“God is not a Republican. Or a Democrat.” This is a “catch phrase” that Jim Wallis and the Sojourner community have been using for many years. And certainly it is a correct assessment of the political situation in the U.S.
But does God not care what policies the parties and their representatives promote? Is one party as good as the other in God’s eyes? And does it make no difference who Christians, or other people of faith, vote for?
Just before the election, some Christians were saying, “God is sovereign; no matter the outcome of the election, God is in control.” That, too, is doubtlessly true. But does that mean it makes no difference who (or which party) wins the elections—or that God causes the candidates/party God wishes to be in office to be victorious?
In his concession speech, Todd Akin, the beleaguered Senate candidate from Missouri, declared that “it’s particularly appropriate to thank God. He makes no mistakes and . . . is much wiser than we are. So I say, to God alone be the honor and the glory regardless of how He decides to organize history.”
Since Mr. Akin is a Calvinist, we can understand how he might think that the elections turned out in accordance with God’s sovereign will. But probably most of us who are not Calvinists are more likely to believe that the election results had far more to do with the free choice of the people who voted than by the sovereign “manipulation” of God.
(It is also quite likely that Mr.
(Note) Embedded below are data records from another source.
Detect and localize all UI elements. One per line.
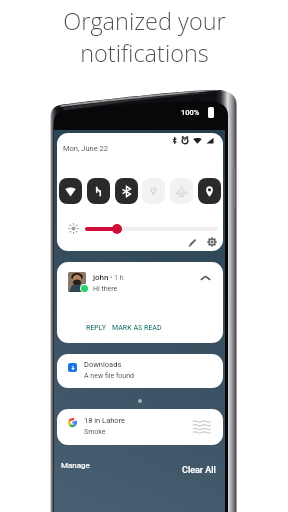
staticText: MARK AS READ — [112, 324, 162, 332]
button[interactable]: Wi-Fi — [59, 178, 82, 204]
staticText: • 1 h — [110, 274, 124, 282]
button[interactable]: REPLY — [86, 324, 107, 332]
button[interactable]: Airplane mode — [170, 178, 193, 204]
staticText: 100% — [181, 108, 200, 117]
staticText: john — [93, 273, 109, 282]
staticText: notifications — [80, 37, 209, 69]
staticText: Mon, June 22 — [63, 144, 108, 153]
staticText: Hi there — [93, 285, 118, 293]
button[interactable]: Collapse — [200, 273, 211, 284]
button[interactable]: Downloads — [57, 354, 223, 388]
staticText: Smoke — [84, 428, 106, 436]
button[interactable]: 18 in Lahore — [57, 409, 223, 445]
staticText: 18 in Lahore — [84, 416, 126, 425]
button[interactable]: Clear All — [182, 465, 216, 476]
button[interactable]: Location — [198, 178, 221, 204]
staticText: REPLY — [86, 324, 107, 332]
button[interactable]: Edit — [188, 238, 197, 247]
staticText: Downloads — [84, 360, 122, 369]
staticText: A new file found — [84, 372, 135, 380]
button[interactable]: Manage — [61, 461, 90, 470]
button[interactable]: Settings — [207, 237, 217, 247]
staticText: Clear All — [182, 465, 216, 476]
staticText: Organized your — [63, 5, 226, 37]
button[interactable]: MARK AS READ — [112, 324, 162, 332]
button[interactable]: Sound — [87, 178, 110, 204]
button[interactable]: Flashlight — [142, 178, 165, 204]
staticText: Manage — [61, 461, 90, 470]
button[interactable]: Bluetooth — [115, 178, 138, 204]
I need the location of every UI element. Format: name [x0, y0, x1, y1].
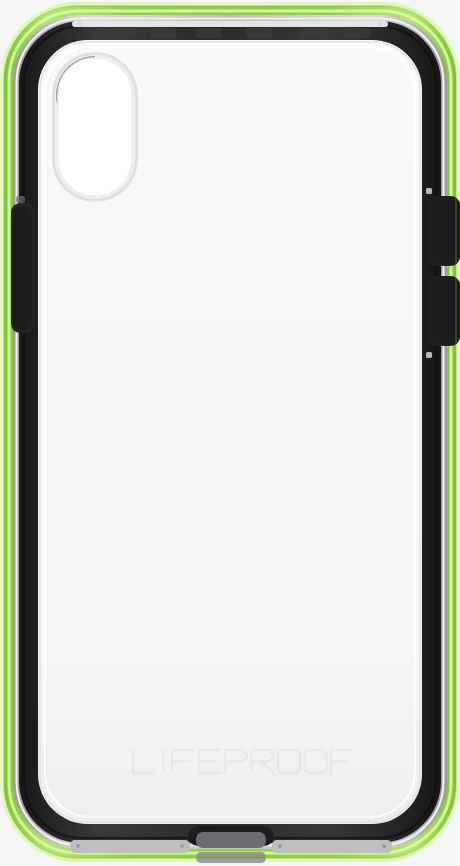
- button[interactable]: LifeProof phone case product image: [0, 0, 460, 866]
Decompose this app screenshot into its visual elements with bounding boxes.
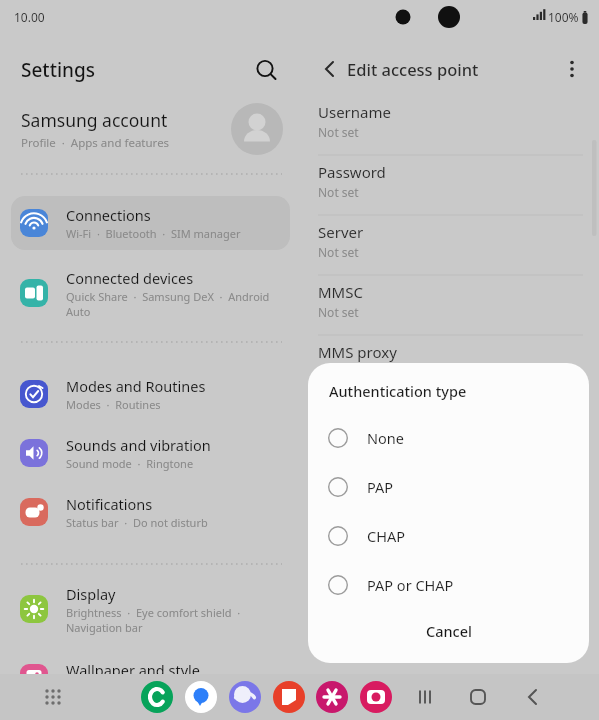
button[interactable]: None [308, 417, 589, 459]
button[interactable]: Wallpaper and style [11, 651, 290, 705]
button[interactable]: Cancel [308, 609, 589, 663]
staticText: Modes · Routines [66, 397, 161, 412]
staticText: 100% [548, 9, 579, 25]
button[interactable]: Display [11, 578, 290, 640]
button[interactable]: Apps [40, 684, 66, 710]
staticText: Server [318, 222, 364, 242]
staticText: Authentication type [329, 381, 467, 401]
button[interactable]: PAP [308, 466, 589, 508]
staticText: CHAP [367, 526, 405, 546]
button[interactable]: Notifications [11, 485, 290, 539]
staticText: Wallpaper · Color palette [66, 681, 200, 696]
staticText: Cancel [426, 621, 472, 641]
button[interactable]: PAP or CHAP [308, 564, 589, 606]
staticText: PAP [367, 477, 394, 497]
staticText: Sounds and vibration [66, 435, 211, 455]
button[interactable]: Sounds and vibration [11, 426, 290, 480]
staticText: Password [318, 162, 386, 182]
button[interactable]: Server [299, 216, 599, 276]
staticText: Quick Share · Samsung DeX · Android [66, 289, 270, 304]
staticText: Wallpaper and style [66, 660, 200, 680]
staticText: Not set [318, 124, 359, 140]
button[interactable]: Connected devices [11, 262, 290, 324]
button[interactable]: Back [518, 684, 544, 710]
staticText: MMS proxy [318, 342, 397, 362]
staticText: Username [318, 102, 391, 122]
staticText: Not set [318, 184, 359, 200]
button[interactable]: Password [299, 156, 599, 216]
button[interactable]: Samsung account [0, 98, 299, 160]
button[interactable]: Username [299, 96, 599, 156]
staticText: Display [66, 584, 116, 604]
button[interactable]: Back [315, 56, 341, 82]
staticText: 10.00 [14, 9, 45, 25]
staticText: Connections [66, 205, 151, 225]
staticText: Not set [318, 304, 359, 320]
staticText: MMSC [318, 282, 363, 302]
staticText: Not set [318, 244, 359, 260]
staticText: Navigation bar [66, 620, 143, 635]
staticText: PAP or CHAP [367, 575, 454, 595]
button[interactable]: MMS proxy [299, 336, 599, 396]
button[interactable]: Home [465, 684, 491, 710]
staticText: Samsung account [21, 108, 168, 132]
staticText: Profile · Apps and features [21, 135, 170, 151]
button[interactable]: Search [249, 53, 283, 87]
staticText: Notifications [66, 494, 153, 514]
staticText: Connected devices [66, 268, 194, 288]
staticText: Sound mode · Ringtone [66, 456, 194, 471]
staticText: Wi-Fi · Bluetooth · SIM manager [66, 226, 241, 241]
button[interactable]: More options [559, 56, 585, 82]
staticText: Edit access point [347, 58, 479, 80]
staticText: Modes and Routines [66, 376, 206, 396]
button[interactable]: CHAP [308, 515, 589, 557]
staticText: Settings [21, 57, 95, 83]
staticText: Auto [66, 304, 91, 319]
staticText: Brightness · Eye comfort shield · [66, 605, 241, 620]
button[interactable]: Recents [412, 684, 438, 710]
button[interactable]: MMSC [299, 276, 599, 336]
button[interactable]: Connections [11, 196, 290, 250]
staticText: None [367, 428, 404, 448]
button[interactable]: Modes and Routines [11, 367, 290, 421]
staticText: Status bar · Do not disturb [66, 515, 208, 530]
staticText: Not set [318, 364, 359, 380]
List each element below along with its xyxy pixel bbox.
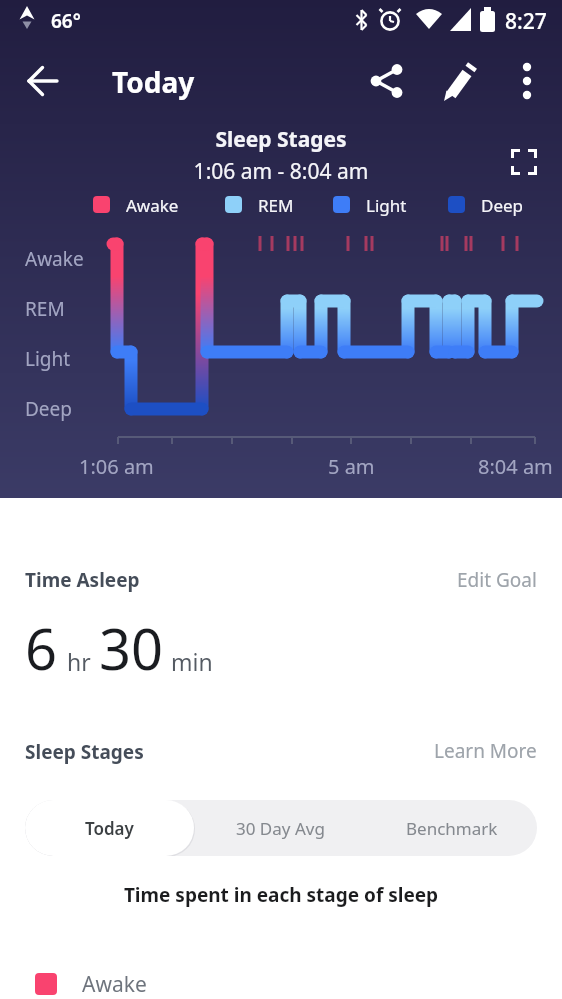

Akin lost his Senate race because of strongly negative voter reaction to his beliefs and statements rather than because of God causing his defeat.)
“Neither party is going to bring in the Kingdom of God,” someone wrote just before the election. I am sure that that also is an accurate statement. Any and all talk of human effort “bringing in” or “realizing” the Kingdom of God is erroneous.
And yet, Jesus surely meant it when he told his followers to pray, “Thy Kingdom come, Thy will be done, on earth as it is in heaven.” The Kingdom of God is not just about a glorious future beyond human history. It is about God’s will being done, however incompletely or inadequately, in the here and now.
Thus, I have serious questions about a statement posted recently on an Anabaptist blog: “Neither party is nearer the Kingdom of [God] than the other.”
Since there is considerable difference between the party platforms, though, isn’t one is more nearly in keeping with what God wants (the “dream of God”) than the other?
In my judgment, which may or may not be accurate, I believe that the current Democratic platform better represents Kingdom values. So I voted for the Democrats on the national ticket not because they were Democrats, but because I believe their policies are more consistent with my understanding of the Kingdom of God.
Just one example: In the Kingdom of God surely the health needs of all persons will be taken care of. Even though there are some problems with it, I believe that what has derisively been dubbed “Obamacare” is a move in the right direction. Mr. Romney said he would repeal Obamacare his first day in office (which, of course, he couldn’t have done).
Although it is just one of many I could give, this is an example of how for me, and no doubt for many others, God (and God’s Kingdom) was related to the November 6 election.